┌─ Given information
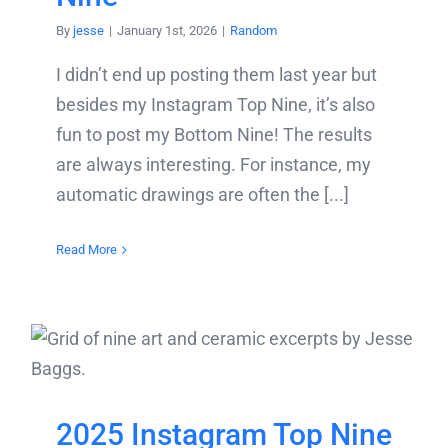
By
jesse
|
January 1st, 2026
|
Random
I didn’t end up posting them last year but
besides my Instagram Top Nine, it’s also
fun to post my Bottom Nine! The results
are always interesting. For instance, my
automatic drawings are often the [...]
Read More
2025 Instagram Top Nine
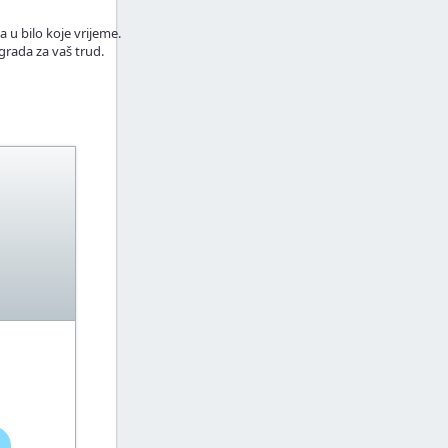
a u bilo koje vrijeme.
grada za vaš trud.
└─
┌─ Given information
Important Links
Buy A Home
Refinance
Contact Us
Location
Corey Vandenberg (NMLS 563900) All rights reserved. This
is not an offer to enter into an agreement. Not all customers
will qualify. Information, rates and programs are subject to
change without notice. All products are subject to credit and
└─
┌─ Given information
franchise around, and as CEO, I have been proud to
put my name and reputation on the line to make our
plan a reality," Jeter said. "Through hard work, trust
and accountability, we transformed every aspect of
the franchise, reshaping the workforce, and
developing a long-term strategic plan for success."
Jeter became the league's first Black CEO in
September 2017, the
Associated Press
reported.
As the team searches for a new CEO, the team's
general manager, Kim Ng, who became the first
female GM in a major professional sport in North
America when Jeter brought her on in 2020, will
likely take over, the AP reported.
└─
▸ **Exercise directions**:
Wherever a line of the listing above contains the string "plan", copy that line.

▸ **Result below**:
plan a reality," Jeter said. "Through hard work, trust
developing a long-term strategic plan for success."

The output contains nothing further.